Either we overregulate these services and all taxi companies should be able to operate in an unregulated manner, or we have sufficient regulation and therefore Uber must play by the rules. But the status quo is certainly neither fair nor sustainable.
In Europe trying to refute an action by calling it socialist doesn't work.
Forget magic. Any technology distinguishable from divine power is insufficiently advanced.
The dirty tricks you listed all take the same form: excluding people from the market. If you believe that we all have a fundamental right to buy and sell and provide services and otherwise participate in commerce, then the only discussion is how best to approach that ideal. Laws that grant monopolies or create significant barriers to entry are wholly bad under that lens.
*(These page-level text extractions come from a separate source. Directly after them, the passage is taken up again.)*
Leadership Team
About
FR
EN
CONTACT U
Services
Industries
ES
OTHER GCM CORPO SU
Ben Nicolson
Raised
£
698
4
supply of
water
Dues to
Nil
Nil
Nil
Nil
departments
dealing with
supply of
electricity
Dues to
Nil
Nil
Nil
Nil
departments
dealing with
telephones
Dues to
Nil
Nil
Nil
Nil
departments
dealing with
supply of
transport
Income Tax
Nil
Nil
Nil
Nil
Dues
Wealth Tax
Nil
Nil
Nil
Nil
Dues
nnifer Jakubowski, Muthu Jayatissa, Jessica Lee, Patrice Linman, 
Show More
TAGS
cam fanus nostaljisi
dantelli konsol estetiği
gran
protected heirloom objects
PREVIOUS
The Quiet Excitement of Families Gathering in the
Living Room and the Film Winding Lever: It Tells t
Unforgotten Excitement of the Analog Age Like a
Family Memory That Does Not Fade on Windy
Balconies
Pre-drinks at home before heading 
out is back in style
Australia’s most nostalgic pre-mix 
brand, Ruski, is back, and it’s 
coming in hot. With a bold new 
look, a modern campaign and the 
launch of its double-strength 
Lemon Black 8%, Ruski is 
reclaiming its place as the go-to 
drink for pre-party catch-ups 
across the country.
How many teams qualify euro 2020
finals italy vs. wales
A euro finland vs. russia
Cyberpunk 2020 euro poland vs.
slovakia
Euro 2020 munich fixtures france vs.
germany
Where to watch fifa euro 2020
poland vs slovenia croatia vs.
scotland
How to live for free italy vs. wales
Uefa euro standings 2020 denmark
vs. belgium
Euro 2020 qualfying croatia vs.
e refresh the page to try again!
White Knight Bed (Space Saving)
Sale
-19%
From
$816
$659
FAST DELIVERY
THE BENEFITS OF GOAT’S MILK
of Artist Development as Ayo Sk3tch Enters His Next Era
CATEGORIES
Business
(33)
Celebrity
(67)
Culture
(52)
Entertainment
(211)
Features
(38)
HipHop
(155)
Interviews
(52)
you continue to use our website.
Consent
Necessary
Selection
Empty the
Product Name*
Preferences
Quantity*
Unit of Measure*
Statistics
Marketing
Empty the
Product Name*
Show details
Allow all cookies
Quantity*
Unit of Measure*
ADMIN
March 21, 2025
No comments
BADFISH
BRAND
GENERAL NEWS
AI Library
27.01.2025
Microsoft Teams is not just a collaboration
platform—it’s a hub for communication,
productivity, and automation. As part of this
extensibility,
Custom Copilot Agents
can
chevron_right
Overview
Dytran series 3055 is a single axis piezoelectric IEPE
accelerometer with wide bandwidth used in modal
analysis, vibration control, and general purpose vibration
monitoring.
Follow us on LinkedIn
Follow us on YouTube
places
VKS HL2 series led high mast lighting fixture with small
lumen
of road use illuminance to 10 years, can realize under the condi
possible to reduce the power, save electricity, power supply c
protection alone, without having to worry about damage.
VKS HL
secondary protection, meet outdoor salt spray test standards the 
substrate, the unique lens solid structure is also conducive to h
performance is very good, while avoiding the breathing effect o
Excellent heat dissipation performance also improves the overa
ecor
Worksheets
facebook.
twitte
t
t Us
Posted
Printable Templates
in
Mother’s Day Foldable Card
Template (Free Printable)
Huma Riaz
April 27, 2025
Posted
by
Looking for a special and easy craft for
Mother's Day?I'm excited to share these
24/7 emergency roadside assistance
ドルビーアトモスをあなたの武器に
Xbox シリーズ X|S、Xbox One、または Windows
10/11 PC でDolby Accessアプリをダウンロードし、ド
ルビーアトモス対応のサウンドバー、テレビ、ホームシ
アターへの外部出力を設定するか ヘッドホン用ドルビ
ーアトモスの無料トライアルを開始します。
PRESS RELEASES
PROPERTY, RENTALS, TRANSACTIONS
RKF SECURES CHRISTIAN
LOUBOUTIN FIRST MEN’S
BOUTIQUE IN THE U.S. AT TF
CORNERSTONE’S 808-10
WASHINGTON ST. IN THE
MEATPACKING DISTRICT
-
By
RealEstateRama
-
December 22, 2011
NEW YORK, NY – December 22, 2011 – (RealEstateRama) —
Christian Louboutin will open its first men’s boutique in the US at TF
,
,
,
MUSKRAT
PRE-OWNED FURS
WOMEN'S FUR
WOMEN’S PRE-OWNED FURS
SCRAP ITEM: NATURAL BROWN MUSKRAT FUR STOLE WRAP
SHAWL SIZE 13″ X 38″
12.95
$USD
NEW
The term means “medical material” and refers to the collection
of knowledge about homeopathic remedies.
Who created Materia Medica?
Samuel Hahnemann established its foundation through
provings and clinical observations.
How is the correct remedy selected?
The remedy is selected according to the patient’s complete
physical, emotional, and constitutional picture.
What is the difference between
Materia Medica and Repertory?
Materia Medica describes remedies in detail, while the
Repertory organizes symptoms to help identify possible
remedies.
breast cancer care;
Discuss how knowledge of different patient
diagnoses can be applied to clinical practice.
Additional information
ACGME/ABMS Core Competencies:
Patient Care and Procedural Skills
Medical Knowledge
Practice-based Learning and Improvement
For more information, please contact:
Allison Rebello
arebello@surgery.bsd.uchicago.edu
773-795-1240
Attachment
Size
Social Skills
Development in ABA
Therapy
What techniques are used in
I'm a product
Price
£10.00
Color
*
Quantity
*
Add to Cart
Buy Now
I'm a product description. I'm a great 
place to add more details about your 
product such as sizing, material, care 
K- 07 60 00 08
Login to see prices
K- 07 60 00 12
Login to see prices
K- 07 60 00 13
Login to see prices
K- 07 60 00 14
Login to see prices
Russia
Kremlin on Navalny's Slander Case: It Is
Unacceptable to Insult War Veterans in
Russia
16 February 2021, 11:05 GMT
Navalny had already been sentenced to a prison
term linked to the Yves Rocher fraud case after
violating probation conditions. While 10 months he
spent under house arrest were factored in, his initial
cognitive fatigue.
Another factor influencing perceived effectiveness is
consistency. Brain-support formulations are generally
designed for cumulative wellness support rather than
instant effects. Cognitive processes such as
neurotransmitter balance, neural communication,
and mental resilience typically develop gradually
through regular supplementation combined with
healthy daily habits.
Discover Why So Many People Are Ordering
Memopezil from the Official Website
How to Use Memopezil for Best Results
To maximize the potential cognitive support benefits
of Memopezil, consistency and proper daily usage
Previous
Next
Of course there's a tension there between that freedom and a different set of dirty tricks: fraud and unsafe products. There's very little dissent, outside of the extreme corners of libertarianism, that regulations to insure some sort of minimum quality/safety are good in principle. But it's quite odd how, whenever someone suggests that the market is unduly restricted by heavy-handed government monopoly granting, the speaker is accused of wanting to destroy safety regulations.
If you want a market where it's easy for anyone to participate, you want both minimum-possible government barriers to entry and a significant government role in fraud prevention and safety. It's not a "more vs less government" argument at all, really. That's just a distraction. The real question is "given that we need some government role in product safety and fraud prevention, how do we prevent that grant of power to the government from being twisted and corrupted into monopoly-granting?"
Socialism: a lie told by totalitarians and believed by fools.